Monocular 3D Object Position Estimation with VLMs for Human-Robot Interaction

This paper presents a finetuned Vision-Language Model that leverages monocular RGB images, natural language, and robot states to estimate 3D object positions for human-robot interaction, achieving a median error of 13 mm and significantly outperforming non-finetuned baselines.

Ari Wahl, Dorian Gawlinski, David Przewozny, Paul Chojecki, Felix Bießmann, Sebastian Bosse

Published 2026-03-03
📖 5 min read🧠 Deep dive

Imagine you are teaching a robot arm to pick up a specific toy from a messy table. You want to tell the robot, "Grab the red block," and have it know exactly where to reach in 3D space (left, right, up, down, forward, backward).

This paper is about giving a robot a "super-brain" that can do exactly that, using a single camera and a simple voice command.

Here is the breakdown of their work using some everyday analogies:

1. The Problem: The "Flat-Earth" Robot

Most robots are like people who have only ever looked at a flat map. They are great at seeing what something is (a cup, a shoe) and where it is on a 2D picture (top-left corner). But they struggle with the third dimension: How far away is it? How tall is it?

Standard "Vision-Language Models" (VLMs) are like incredibly well-read librarians. They know everything about the world because they've read the entire internet. They can tell you what a "glue stick" is. But if you ask them, "Where is the glue stick in 3D space so I can grab it?", they usually just guess or say, "I don't know."

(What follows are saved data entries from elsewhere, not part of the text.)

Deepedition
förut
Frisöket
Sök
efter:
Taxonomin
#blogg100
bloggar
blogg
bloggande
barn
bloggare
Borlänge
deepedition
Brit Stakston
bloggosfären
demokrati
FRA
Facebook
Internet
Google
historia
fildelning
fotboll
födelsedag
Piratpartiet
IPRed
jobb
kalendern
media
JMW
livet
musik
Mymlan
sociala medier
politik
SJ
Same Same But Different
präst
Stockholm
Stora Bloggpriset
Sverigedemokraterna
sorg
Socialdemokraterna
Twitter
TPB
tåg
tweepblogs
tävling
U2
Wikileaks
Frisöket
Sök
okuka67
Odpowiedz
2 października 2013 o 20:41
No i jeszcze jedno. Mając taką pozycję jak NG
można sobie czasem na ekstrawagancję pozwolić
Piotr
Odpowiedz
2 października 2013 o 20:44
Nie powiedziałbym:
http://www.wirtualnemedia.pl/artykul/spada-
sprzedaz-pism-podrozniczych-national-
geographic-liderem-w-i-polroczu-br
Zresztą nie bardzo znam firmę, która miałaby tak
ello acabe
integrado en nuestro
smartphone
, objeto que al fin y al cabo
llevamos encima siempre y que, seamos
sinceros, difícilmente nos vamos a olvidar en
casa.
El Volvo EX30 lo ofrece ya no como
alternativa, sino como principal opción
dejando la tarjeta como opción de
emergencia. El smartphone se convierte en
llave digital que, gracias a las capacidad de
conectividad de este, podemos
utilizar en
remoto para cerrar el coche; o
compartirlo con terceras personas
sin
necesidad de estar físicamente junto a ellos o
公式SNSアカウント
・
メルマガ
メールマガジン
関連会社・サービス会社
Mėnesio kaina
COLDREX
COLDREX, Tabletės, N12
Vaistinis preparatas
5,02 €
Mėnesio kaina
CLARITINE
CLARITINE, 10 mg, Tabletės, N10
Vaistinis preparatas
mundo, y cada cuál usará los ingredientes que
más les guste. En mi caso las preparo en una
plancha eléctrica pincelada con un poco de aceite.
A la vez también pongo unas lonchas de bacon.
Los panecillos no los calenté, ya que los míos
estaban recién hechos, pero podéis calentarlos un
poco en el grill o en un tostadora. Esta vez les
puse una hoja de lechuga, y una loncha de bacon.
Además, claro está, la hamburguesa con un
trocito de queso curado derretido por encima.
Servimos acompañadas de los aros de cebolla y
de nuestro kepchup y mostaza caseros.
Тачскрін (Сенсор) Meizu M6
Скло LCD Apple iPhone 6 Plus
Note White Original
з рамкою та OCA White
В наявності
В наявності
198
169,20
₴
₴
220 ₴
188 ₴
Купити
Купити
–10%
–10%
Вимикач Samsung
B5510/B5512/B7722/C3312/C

2. The Solution: The "Specialized Intern"

The researchers took a smart, pre-trained AI (a VLM) and gave it a specific internship: 3D Position Estimation.

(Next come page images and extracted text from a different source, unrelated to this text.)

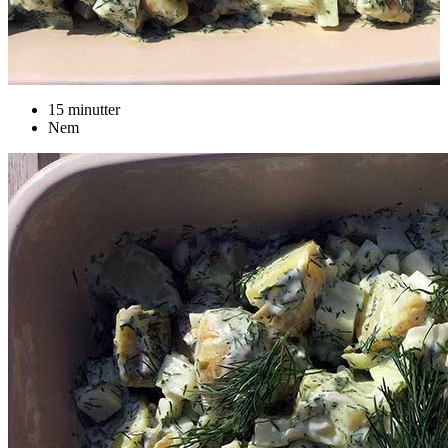
15 minutter
Nem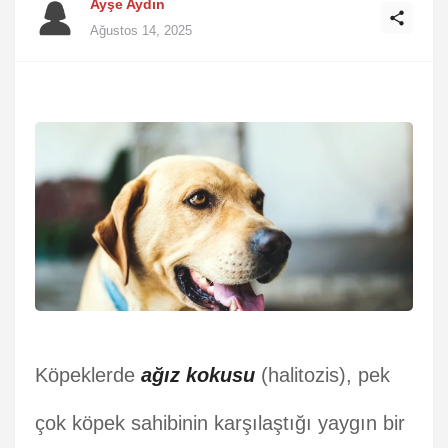
Ayşe Aydın
Ağustos 14, 2025
Köpeklerde
ağız kokusu
(halitozis), pek
çok köpek sahibinin karşılaştığı yaygın bir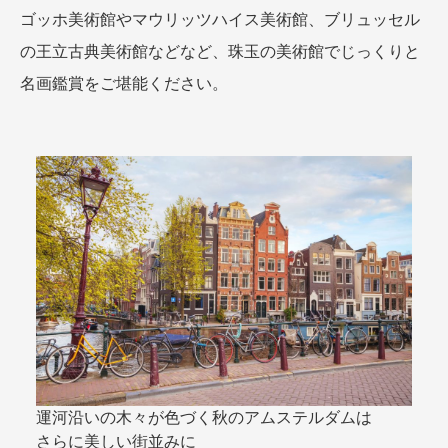
ゴッホ美術館やマウリッツハイス美術館、ブリュッセル
の王立古典美術館などなど、珠玉の美術館でじっくりと
名画鑑賞をご堪能ください。
運河沿いの木々が色づく秋のアムステルダムは
さらに美しい街並みに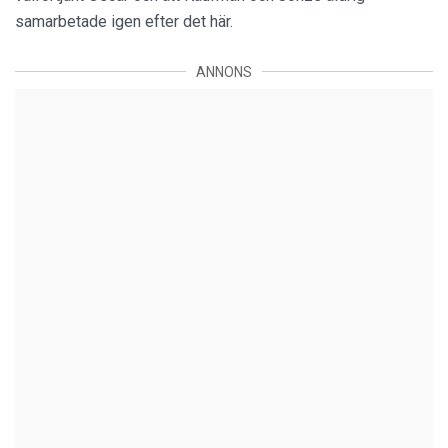
samarbetade igen efter det här.
ANNONS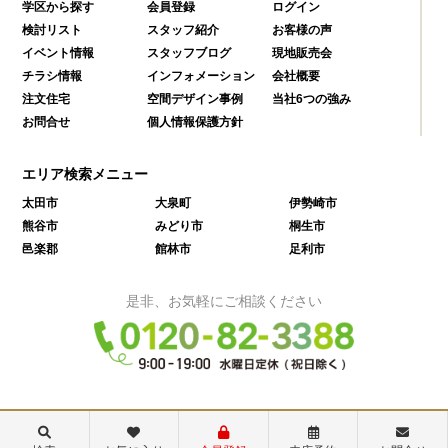
学区から探す
会員登録
ログイン
検討リスト
スタッフ紹介
お客様の声
イベント情報
スタッフブログ
現地販売会
チラシ情報
インフォメーション
会社概要
注文住宅
空間デザイン事例
当社6つの強み
お問合せ
個人情報保護方針
エリア検索メニュー
太田市
大泉町
伊勢崎市
熊谷市
みどり市
桐生市
邑楽郡
館林市
足利市
是非、お気軽にご相談ください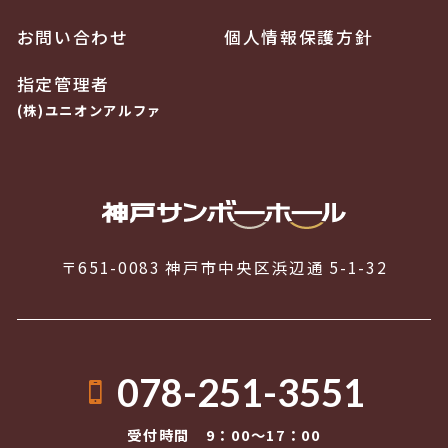
お問い合わせ
個人情報保護方針
指定管理者
(株)ユニオンアルファ
〒651-0083 神戸市中央区浜辺通 5-1-32
078-251-3551
受付時間 9：00〜17：00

  • The Training: They didn't just talk to the AI; they showed it over 100,000 photos taken from a camera mounted on a robot's wrist. They taught it to look at an object and say, "That's a glue stick, and it is 13 millimeters to the left and 27 millimeters away."
  • The Trick (QLoRA & Routing): Imagine the AI is a Swiss Army Knife. The researchers didn't want to melt down the whole knife to add a new screwdriver. Instead, they used a technique called QLoRA to add a tiny, specialized attachment (a "regression head") that handles the math for 3D coordinates.
  • Conditional Routing: This is the clever part. They programmed the AI with a "traffic cop."
    • If you ask, "What is the weather?" the traffic cop sends the question to the original, general brain (which knows about weather).
    • If you ask, "Where is the object?" the traffic cop sends it to the new 3D attachment.
    • Result: The robot stays smart about the world and gets good at grabbing things, without losing its general knowledge.

3. The Dataset: The "Robot Gym"

To train this, they built a custom gym. They used a robot arm with a camera on its wrist and moved it around a table with 750 different objects (from ice cream molds to sunglasses).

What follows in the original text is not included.